I've been playing around with dataflow / bigquery for a short while, but I still can't wrap my head around some fundamental things, which is when to use a certain type of method to query a table.

The one-line query option with BigQueryIO.Read is:
+ short and simple,
+ suitable for large results, which are returned in PCollection,
- but does not return a new table schema for the result,
making it harder to export both to (1) .csv file(s) - table header, fields!! and (2) bigquery table - no schema! We need to manually define the table schema or fields-csv header every time we want to save query results to bigquery table or .csv file .
---> Is there an automatic way this could be done elegantly?

The other option to query is with the use of Jobs : Query.
This has again advantages and disadvantages:
+ returns the table schema of query result
- requires authentication, in the end there's much more coding for the exact simple query
-> asynchronous and synchronous mode;
- not suitable for large results,
except in asynchronous mode with option allowLargeResults, which results in multiple queries in the background, which need to be composed to get a full list of retrieved rows (??)
- the results can be saved into a table, but only async query can save the results in a permanent table (not just into a temporary).

The questions remain:

(1) Which method is better and when?

(2) If there is a very large amount of data in the table we query and we get a very large result, which query method is then preferred?

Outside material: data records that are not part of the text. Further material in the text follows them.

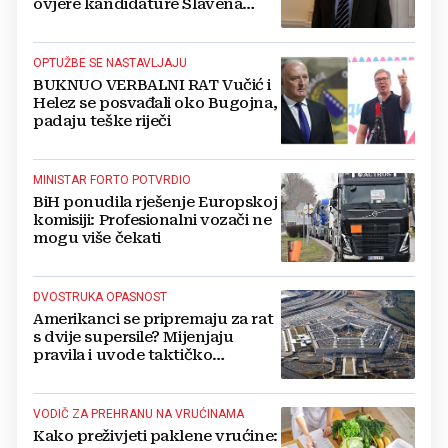
ovjere kandidature Slavena
Kovačevića
OPTUŽBE SE NASTAVLJAJU
BUKNUO VERBALNI RAT Vučić i
Helez se posvađali oko Bugojna,
padaju teške riječi
MINISTAR FORTO POTVRDIO
BiH ponudila rješenje Europskoj
komisiji: Profesionalni vozači ne
mogu više čekati
DVOSTRUKA OPASNOST
Amerikanci se pripremaju za rat
s dvije supersile? Mijenjaju
pravila i uvode taktičko
nuklearno oružje
VODIČ ZA PREHRANU NA VRUĆINAMA
Kako preživjeti paklene vrućine:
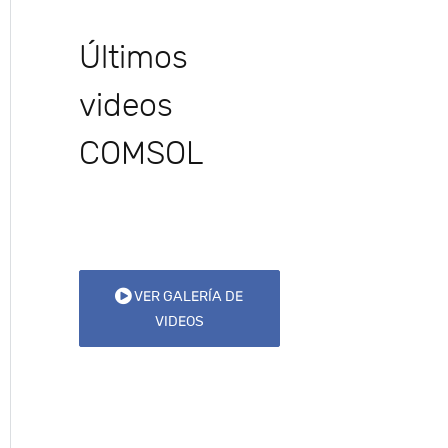
Últimos
videos
COMSOL
VER GALERÍA DE
VIDEOS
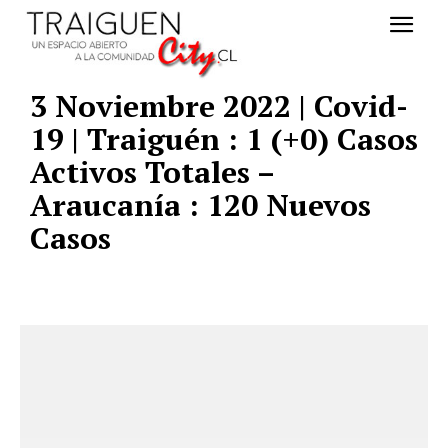
3 Noviembre 2022 | Covid-
19 | Traiguén : 1 (+0) Casos
Activos Totales –
Araucanía : 120 Nuevos
Casos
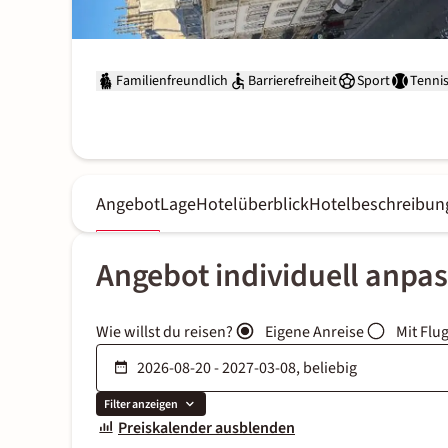
Familienfreundlich
Barrierefreiheit
Sport
Tenni
Angebot
Lage
Hotelüberblick
Hotelbeschreibun
Angebot individuell anpa
Wie willst du reisen?
Eigene Anreise
Mit Flu
Filter anzeigen
Preiskalender ausblenden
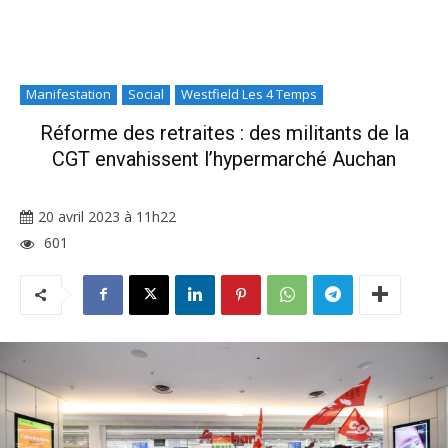
Manifestation
Social
Westfield Les 4 Temps
Réforme des retraites : des militants de la
CGT envahissent l’hypermarché Auchan
20 avril 2023 à 11h22
601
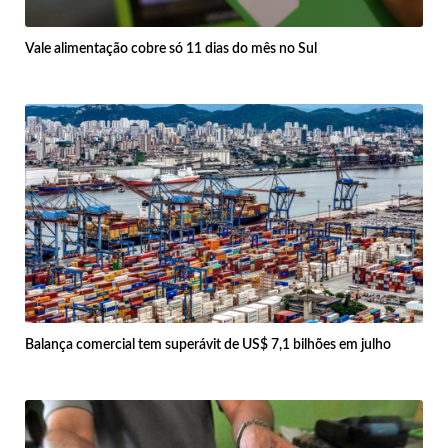
Vale alimentação cobre só 11 dias do mês no Sul
Balança comercial tem superávit de US$ 7,1 bilhões em julho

(3) Which export is preferred when dealing with very large results - a table or a .csv file?

user2107356
  • 115
  • 9
  • inspired by my previous question http://stackoverflow.com/questions/34518795/get-tableschema-from-bigquery-result-pcollectiontablerow – user2107356 Jan 03 '16 at 02:38
  • I'm trying to answer this question, but it's unclear what you actually want. You're asking about some very low-level issues -- can you please describe the actual end-to-end data processing that you're trying to do? – Dan Halperin Jan 04 '16 at 04:02
  • Note that if all you want to do is save the result of a query, you should probably just use BigQuery's asynchronous API to run the query and then export CSV to GCS. – Dan Halperin Jan 04 '16 at 04:03
  • Regarding "Asynchronous vs Synchronous" query mode: there is no truly synchronous way to run a query in BigQuery. If you read carefully, jobs.query requires polling to wait for job completion prior to downloading data, just like job.insert does. For the purpose of your question, I'd stick to jobs.insert. – Michael Sheldon Jan 04 '16 at 18:36

1 Answers1

1

Note that BigQueryIO.Read reads a table, and does not execute a query. The helper .fromQuery() lets the source execute a query and then read the destination table that the query results were written to. It may be useful to separate query execution from table reading.

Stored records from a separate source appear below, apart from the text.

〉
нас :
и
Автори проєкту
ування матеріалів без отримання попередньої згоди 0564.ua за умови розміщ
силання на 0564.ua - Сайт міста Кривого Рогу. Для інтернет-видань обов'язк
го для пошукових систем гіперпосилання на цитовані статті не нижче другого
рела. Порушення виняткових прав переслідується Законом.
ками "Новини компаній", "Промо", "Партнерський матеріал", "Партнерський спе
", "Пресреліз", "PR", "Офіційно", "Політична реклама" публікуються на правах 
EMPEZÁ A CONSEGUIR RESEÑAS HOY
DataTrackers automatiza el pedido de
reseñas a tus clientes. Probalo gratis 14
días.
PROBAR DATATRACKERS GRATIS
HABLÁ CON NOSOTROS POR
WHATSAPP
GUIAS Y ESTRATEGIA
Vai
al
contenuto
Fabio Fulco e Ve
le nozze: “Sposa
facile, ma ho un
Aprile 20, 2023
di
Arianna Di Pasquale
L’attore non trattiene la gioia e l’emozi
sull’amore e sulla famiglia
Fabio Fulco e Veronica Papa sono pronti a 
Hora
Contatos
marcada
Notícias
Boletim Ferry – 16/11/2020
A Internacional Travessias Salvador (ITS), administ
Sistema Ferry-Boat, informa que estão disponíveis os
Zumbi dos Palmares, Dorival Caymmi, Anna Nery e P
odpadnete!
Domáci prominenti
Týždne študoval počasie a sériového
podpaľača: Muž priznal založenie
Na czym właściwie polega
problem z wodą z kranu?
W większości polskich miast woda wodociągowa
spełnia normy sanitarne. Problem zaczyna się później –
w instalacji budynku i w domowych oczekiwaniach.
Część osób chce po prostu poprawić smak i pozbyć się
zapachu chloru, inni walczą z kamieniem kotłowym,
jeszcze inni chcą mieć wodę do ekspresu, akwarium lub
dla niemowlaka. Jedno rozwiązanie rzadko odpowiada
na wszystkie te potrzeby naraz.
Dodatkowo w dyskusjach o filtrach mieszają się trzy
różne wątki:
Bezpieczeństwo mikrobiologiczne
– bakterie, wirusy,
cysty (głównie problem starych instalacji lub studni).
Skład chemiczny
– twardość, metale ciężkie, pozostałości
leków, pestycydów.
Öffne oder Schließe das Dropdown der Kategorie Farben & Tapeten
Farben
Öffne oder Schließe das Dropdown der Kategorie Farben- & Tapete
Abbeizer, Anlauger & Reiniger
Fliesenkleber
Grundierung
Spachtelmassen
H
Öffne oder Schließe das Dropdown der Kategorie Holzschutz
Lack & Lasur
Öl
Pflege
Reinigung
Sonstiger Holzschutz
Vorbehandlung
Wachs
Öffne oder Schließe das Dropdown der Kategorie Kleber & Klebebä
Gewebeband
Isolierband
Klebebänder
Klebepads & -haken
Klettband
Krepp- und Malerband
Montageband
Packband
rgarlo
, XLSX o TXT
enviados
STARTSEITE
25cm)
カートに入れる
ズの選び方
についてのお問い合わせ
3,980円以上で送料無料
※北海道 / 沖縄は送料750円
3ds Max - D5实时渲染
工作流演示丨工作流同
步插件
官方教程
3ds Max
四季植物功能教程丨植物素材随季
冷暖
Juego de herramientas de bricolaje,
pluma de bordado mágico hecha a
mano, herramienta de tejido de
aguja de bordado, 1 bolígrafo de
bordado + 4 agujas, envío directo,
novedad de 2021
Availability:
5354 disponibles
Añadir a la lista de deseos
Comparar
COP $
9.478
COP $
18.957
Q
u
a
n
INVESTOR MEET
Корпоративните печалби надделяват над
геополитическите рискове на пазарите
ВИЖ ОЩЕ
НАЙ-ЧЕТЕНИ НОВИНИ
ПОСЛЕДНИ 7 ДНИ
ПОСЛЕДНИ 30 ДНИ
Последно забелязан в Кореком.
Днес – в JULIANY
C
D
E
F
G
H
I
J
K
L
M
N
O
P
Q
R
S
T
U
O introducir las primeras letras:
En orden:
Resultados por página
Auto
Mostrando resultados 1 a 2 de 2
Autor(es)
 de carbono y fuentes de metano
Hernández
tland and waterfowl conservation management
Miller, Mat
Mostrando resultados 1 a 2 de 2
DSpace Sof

We can think of BigQueryIO.Read as running a jobs.insert() for an export operation to Google Cloud Storage, then processes the data from GCS.

Look at "Multiple Wildcard Uris" at https://cloud.google.com/bigquery/exporting-data-from-bigquery#exportingmultiple for efficient parallel processing of data exported to GCS: you can consume (small) shards of exported data as it is being exported, so you don't have to block processing of the parallel read operations for the entire BigQuery export job to complete. The multiple wildcards lets you determine the parallelism of workers up front, and BigQuery will write the data in order so each worker can process their shards independently and identify when their subset of data has been completely processed.

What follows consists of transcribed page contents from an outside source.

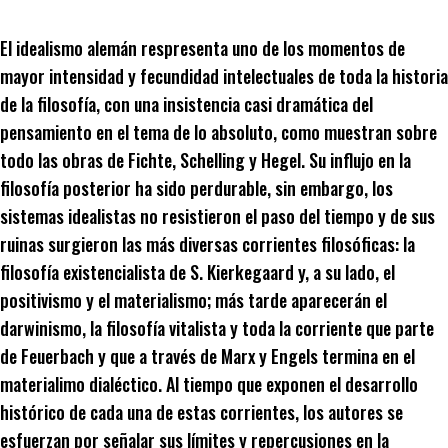
El idealismo alemán respresenta uno de los momentos de
mayor intensidad y fecundidad intelectuales de toda la historia
de la filosofía, con una insistencia casi dramática del
pensamiento en el tema de lo absoluto, como muestran sobre
todo las obras de Fichte, Schelling y Hegel. Su influjo en la
filosofía posterior ha sido perdurable, sin embargo, los
sistemas idealistas no resistieron el paso del tiempo y de sus
ruinas surgieron las más diversas corrientes filosóficas: la
filosofía existencialista de S. Kierkegaard y, a su lado, el
positivismo y el materialismo; más tarde aparecerán el
darwinismo, la filosofía vitalista y toda la corriente que parte
de Feuerbach y que a través de Marx y Engels termina en el
materialimo dialéctico. Al tiempo que exponen el desarrollo
histórico de cada una de estas corrientes, los autores se
esfuerzan por señalar sus límites y repercusiones en la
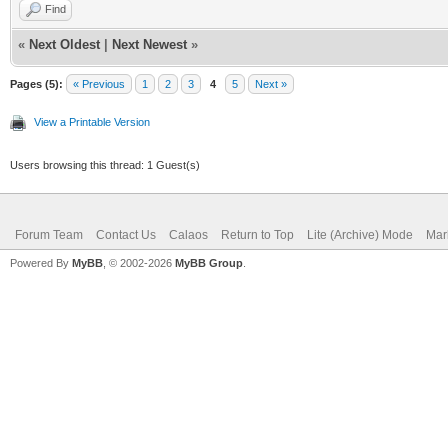
Find
«
Next Oldest
|
Next Newest
»
Pages (5):
« Previous
1
2
3
4
5
Next »
View a Printable Version
Users browsing this thread: 1 Guest(s)
Forum Team
Contact Us
Calaos
Return to Top
Lite (Archive) Mode
Mar
Powered By
MyBB
, © 2002-2026
MyBB Group
.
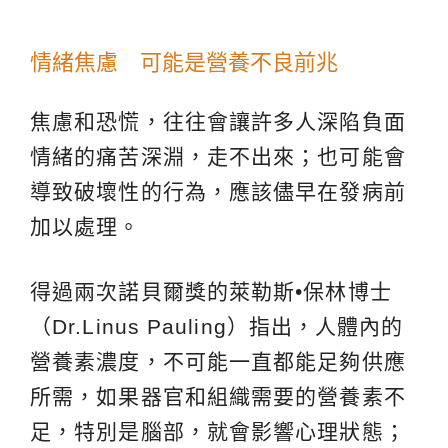
情緒焦慮 可能是營養不良前兆
焦慮和恐慌，往往會讓許多人深陷負面
情緒的痛苦深淵，走不出來；也可能會
導致破壞性的行為，應該儘早在發病前
加以處理。
得過兩次諾貝爾獎的萊勒斯•保林博士
（Dr.Linus Pauling）指出，人體內的
營養素濃度，不可能一直都能足夠供應
所需，如果器官和組織需要的營養素不
足，特別是腦部，就會影響心理狀態；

Cloud Dataflow supports custom sources (https://cloud.google.com/dataflow/model/custom-io#creating-sources), so you can replicate BigQueryIO.Read with a version that has a side channel for the schema of the table you are operating on(*).

(*) I'm not a Cloud Dataflow expert, so I'm not sure how to build this side channel. Perhaps the schema exported from this custom source is the table's schema and a blob, and you could wrap the source a ParDo that takes the schema and converts the blob to that schema? At which point your code would see the schema and the data for each row. This doesn't seem like the most efficient way to solve the problem, but it might work for you.

Michael Sheldon
  • 2,027
  • 11
  • 7